Marcus Aurelius, un filósofo estoico, dijo: "Muchas de las ansiedades que nos acosan son superfluas: siendo solo criaturas de nuestra imaginación, podemos deshacernos de ellas y expandirnos a una región más amplia, dejando que nuestro pensamiento abarque todo el universo". Por eso, muchas veces no debemos prestar tanta atención a nuestro pensamiento o podemos caer en la trampa de la fusión cognitiva.


4. Aprenda a navegar en la incertidumbre

El miedo a lo desconocido está íntimamente ligado a la sensación de pérdida de control. Tenemos miedo porque no podemos predecir los resultados y perdemos el control de la situación. Pero debemos aceptar que la vida siempre implica cierto grado de incertidumbre. Cuanto más cómodos estemos con la incertidumbre, más se reducirá nuestro miedo a lo desconocido.

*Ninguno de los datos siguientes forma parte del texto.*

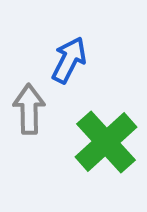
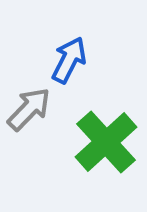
gray arrow: rotated 45 degrees clockwise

Para aprender a navegar por la incertidumbre, necesita practicar. Un buen ejercicio consiste en salir a menudo de su zona de confort. Se trata de probar nuevas experiencias para superar el miedo a lo desconocido. Atrévete a probar cosas que nos hagan sentir relativamente incómodos solo porque no las conocemos o no las controlamos por completo. Superando así nuestra resistencia al cambio y acostumbrándonos a afrontar escenarios desconocidos.

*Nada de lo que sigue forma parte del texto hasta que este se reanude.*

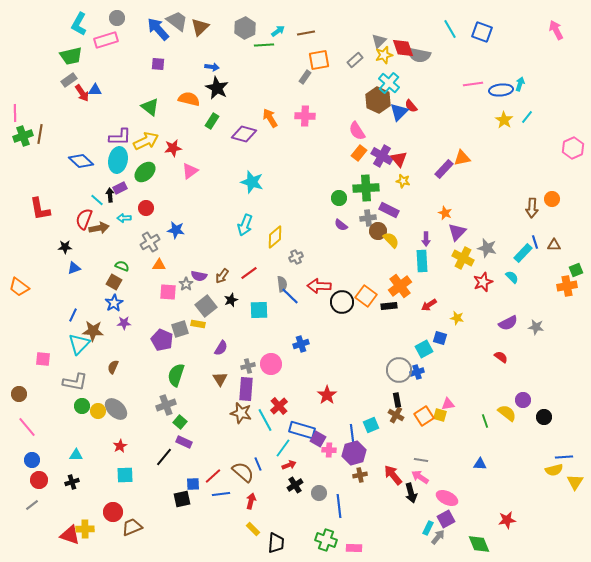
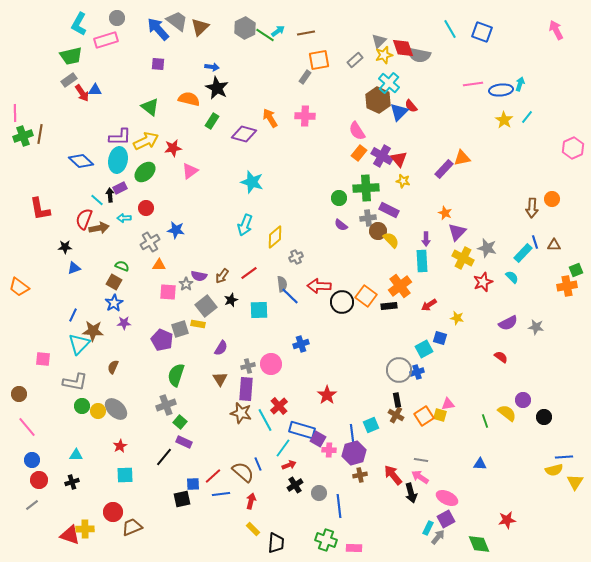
green line at (264, 45): moved 1 px right, 10 px up; rotated 36 degrees clockwise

5. Considere el miedo como una oportunidad de crecimiento

El miedo no es nuestro enemigo. Cuanto más intentemos ocultarlo o combatirlo, más grande y poderoso se volverá. Después de todo, no tenemos que luchar contra el miedo a lo desconocido, la "lucha" es con nosotros mismos, con nuestra visión de las cosas y nuestra forma de afrontarlas.

El miedo, sea lo que sea, es una oportunidad de crecimiento. Es un maestro que nos presenta el desafío de atrevernos a hacer aquellas cosas que pueden ayudarnos a expandir nuestros límites. Solo cuando hacemos lo que tememos podemos liberarnos de su influencia.